He served as chairman of the board of directors of Catholic Relief Services (in which capacity he visited Ethiopia and India[29]) until his election as president of the U.S. Conference of Catholic Bishops, and he remains a member of the Board of Trustees of The Catholic University of America. Within the United States Conference of Catholic Bishops, he chairs the Priestly Life and Ministry Committee and sits on the Subcommittee on the Church in Africa. In November 2007, he lost the election for Vice President of the United States Conference of Catholic Bishops, being defeated by Bishop Gerald Kicanas by a margin of twenty-two votes.

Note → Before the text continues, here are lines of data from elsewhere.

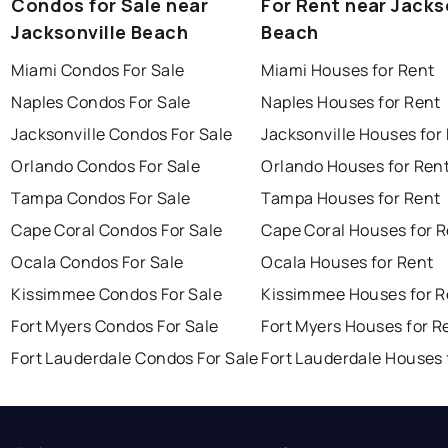
Condos for Sale near
For Rent near Jacks
Jacksonville Beach
Beach
Miami Condos For Sale
Miami Houses for Rent
Naples Condos For Sale
Naples Houses for Rent
Jacksonville Condos For Sale
Jacksonville Houses for
Orlando Condos For Sale
Orlando Houses for Ren
Tampa Condos For Sale
Tampa Houses for Rent
Cape Coral Condos For Sale
Cape Coral Houses for 
Ocala Condos For Sale
Ocala Houses for Rent
Kissimmee Condos For Sale
Kissimmee Houses for R
Fort Myers Condos For Sale
Fort Myers Houses for R
Fort Lauderdale Condos For Sale
Fort Lauderdale Houses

Dolan is also the apostolic visitor to Irish seminaries as part of the Apostolic visitation to Ireland following the publication of the Ryan and Murphy Reports in 2009. Dolan will form part of a team that will include Cardinal Cormac Murphy-O'Connor, the cardinal-archbishop emeritus of Westminster, who will inspect Cardinal Brady's archdiocese of Armagh, and Cardinal O'Malley of Boston who is to inspect Dublin. Toronto's Archbishop Thomas Christopher Collins will investigate Cashel, while Ottawa's Archbishop Terrence Prendergast will look at the archdiocese of Tuam. Following the conclusion, he will report their findings directly to Pope Benedict XVI.[30]

On January 5, 2011, he was appointed among the first members of the newly created Pontifical Council for the Promotion of the New Evangelisation.[31]

In December 2011 Dolan was awarded the rank of Knight Grand Cross of the Order of Saints Maurice and Lazarus by HRH Prince Victor Emmanuel.[32]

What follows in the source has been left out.